F: Ist es möglich, Lactifem rektal anzuwenden?

Nein. Die offizielle Kennzeichnung und Gebrauchsanweisung schreiben strikt vor, dass Milchsäure-Vaginalpräparate nur zur Anwendung in der Vagina bestimmt sind. Die behördlichen Warnhinweise für diesen Produkttyp raten explizit von einer Anwendung im Rektum oder in anderen Bereichen ab.

F: Wie lange dauert es, bis Lactifem zu wirken beginnt (Symptomlinderung)?

Klinische Studien messen die Symptombeseitigung und die erfolgreiche Wiederherstellung der Mikroflora oft nach etwa zwei Behandlungswochen. Getrennt davon deuten von Patienten berichtete Daten darauf hin, dass manche Personen eine Besserung bereits kurz nach Therapiebeginn bemerken können.
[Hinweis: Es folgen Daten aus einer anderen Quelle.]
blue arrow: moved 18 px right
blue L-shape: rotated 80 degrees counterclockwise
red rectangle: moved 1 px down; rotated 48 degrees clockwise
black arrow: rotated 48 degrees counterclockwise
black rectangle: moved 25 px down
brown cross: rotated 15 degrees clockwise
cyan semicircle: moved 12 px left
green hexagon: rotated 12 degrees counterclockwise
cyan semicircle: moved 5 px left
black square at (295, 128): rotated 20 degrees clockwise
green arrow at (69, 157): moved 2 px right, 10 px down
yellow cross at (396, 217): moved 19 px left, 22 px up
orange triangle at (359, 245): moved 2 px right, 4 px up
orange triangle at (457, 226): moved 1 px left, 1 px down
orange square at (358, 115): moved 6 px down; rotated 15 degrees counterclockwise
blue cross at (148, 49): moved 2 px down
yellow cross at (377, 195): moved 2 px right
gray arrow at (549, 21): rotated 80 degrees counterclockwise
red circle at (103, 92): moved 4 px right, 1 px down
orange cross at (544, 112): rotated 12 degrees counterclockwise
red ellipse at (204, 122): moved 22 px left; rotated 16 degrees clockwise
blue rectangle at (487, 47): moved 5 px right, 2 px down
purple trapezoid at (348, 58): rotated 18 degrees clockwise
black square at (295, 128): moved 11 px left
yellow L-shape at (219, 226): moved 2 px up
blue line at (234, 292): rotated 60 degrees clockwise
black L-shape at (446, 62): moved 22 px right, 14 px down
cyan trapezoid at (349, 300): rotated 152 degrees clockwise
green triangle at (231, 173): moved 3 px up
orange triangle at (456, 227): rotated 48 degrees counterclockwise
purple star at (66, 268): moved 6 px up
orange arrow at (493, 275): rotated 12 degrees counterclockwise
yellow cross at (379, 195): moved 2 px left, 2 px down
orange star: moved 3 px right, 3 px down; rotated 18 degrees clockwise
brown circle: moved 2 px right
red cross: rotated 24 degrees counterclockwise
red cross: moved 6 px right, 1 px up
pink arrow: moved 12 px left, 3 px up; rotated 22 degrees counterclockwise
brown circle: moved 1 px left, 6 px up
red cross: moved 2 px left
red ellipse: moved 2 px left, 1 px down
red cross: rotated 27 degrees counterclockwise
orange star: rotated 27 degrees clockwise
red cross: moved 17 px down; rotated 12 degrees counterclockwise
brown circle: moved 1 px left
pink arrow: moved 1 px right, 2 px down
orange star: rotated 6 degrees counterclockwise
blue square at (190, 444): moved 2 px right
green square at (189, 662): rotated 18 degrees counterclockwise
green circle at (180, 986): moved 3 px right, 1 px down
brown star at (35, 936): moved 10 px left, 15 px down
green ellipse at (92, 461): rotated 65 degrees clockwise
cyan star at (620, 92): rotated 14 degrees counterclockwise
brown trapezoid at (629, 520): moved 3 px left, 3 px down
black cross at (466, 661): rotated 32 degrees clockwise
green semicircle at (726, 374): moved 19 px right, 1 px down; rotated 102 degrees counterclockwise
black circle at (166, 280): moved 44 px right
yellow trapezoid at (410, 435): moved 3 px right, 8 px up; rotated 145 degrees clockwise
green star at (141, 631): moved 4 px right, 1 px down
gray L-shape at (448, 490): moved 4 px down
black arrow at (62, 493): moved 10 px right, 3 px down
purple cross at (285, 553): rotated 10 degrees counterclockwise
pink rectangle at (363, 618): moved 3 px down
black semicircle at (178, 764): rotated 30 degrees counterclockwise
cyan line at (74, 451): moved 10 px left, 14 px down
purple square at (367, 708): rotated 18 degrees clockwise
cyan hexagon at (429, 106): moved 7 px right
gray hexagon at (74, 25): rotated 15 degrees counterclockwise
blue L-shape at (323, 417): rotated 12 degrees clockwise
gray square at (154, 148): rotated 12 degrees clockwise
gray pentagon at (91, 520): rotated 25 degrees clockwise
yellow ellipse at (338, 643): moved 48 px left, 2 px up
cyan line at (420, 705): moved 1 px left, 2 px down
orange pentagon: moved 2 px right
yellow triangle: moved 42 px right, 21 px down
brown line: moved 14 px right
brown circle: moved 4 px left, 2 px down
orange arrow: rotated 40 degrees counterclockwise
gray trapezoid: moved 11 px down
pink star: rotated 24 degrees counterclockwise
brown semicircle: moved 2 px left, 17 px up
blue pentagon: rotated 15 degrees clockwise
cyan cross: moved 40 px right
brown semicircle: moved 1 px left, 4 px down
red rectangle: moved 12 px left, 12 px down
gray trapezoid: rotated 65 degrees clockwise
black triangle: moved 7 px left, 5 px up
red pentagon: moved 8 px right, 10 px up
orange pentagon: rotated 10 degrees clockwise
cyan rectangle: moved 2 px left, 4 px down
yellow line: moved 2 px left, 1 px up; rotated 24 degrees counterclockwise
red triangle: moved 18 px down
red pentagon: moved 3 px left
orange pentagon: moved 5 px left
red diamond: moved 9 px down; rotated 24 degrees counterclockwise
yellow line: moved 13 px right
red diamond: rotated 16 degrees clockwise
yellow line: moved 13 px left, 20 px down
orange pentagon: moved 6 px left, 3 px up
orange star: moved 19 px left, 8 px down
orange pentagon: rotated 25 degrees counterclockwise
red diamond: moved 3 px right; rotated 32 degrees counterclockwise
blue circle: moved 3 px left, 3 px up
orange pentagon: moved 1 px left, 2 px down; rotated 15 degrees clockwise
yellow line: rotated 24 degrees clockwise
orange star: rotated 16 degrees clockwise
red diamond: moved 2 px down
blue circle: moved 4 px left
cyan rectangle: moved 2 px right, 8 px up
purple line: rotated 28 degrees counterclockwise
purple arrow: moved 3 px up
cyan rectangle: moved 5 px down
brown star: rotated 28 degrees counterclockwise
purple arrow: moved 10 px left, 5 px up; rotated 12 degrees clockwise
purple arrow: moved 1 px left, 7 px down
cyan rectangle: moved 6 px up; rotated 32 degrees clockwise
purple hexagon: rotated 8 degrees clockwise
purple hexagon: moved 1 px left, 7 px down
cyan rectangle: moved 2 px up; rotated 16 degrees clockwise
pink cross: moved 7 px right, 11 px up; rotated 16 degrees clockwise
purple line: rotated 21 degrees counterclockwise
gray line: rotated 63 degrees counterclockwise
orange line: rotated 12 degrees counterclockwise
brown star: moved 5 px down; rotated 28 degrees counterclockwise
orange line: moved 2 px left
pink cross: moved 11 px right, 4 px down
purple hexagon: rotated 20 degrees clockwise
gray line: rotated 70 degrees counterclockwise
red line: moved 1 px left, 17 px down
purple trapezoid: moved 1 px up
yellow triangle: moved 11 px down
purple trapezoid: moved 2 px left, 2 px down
F: Was soll ich tun, wenn ich eine Dosis Lactifem vergessen habe?

Die offiziellen Produktinformationen schlagen im Allgemeinen vor, dass Anwenderinnen, falls eine Dosis vergessen wurde, die Dosierung so bald wie möglich wieder aufnehmen und den gesamten Behandlungszyklus abschließen sollten. Ein Abbruch der Therapie vor Abschluss des vollständigen Zyklus wird nicht empfohlen.

Wie sollte Lactifem gelagert und entsorgt werden?

Aufbewahrung und Entsorgung von Lactifem (Milchsäure-Präparat)

Die Anweisungen zur Aufbewahrung und Entsorgung des Milchsäure-Vaginalgels sind durch die offizielle behördliche Kennzeichnung geregelt, um die Produktstabilität und die Umweltsicherheit zu gewährleisten.


Offizielle Anforderungen an die Lagerung

Anforderung Einschränkung gemäß Kennzeichnung
Temperatur Lagerung bei kontrollierter Raumtemperatur, 20 C bis 25 C (68 F bis 77 F).
Verpackung Das Gel ist bis zum Moment der Anwendung im original versiegelten Folienbeutel aufzubewahren.
Sicherheit Muss außerhalb der Sicht- und Reichweite von Kindern gelagert werden.

Die Lagerung außerhalb des kontrollierten Raumtemperaturbereichs, einschließlich Einfrieren, muss zur Erhaltung der Produktqualität vermieden werden.


Entsorgungshinweise

Gebrauchte Einmal-Applikatoren und Kappen sollten, wie in der Gebrauchsanweisung vorgeschrieben, unmittelbar nach dem Gebrauch im Hausmüll entsorgt werden. Ungenutzte oder abgelaufene Produkte sollten gemäß den etablierten Richtlinien entsorgt werden, die entweder die Rücknahmeprogramme für Arzneimittel oder die sichere Entsorgung im Hausmüll (gemäß den Nicht-Spül-Vorschriften) priorisieren.

Aufmerksamkeit! Wenden Sie sich immer an einen Arzt oder Apotheker, bevor Sie Pillen oder Medikamente verwenden.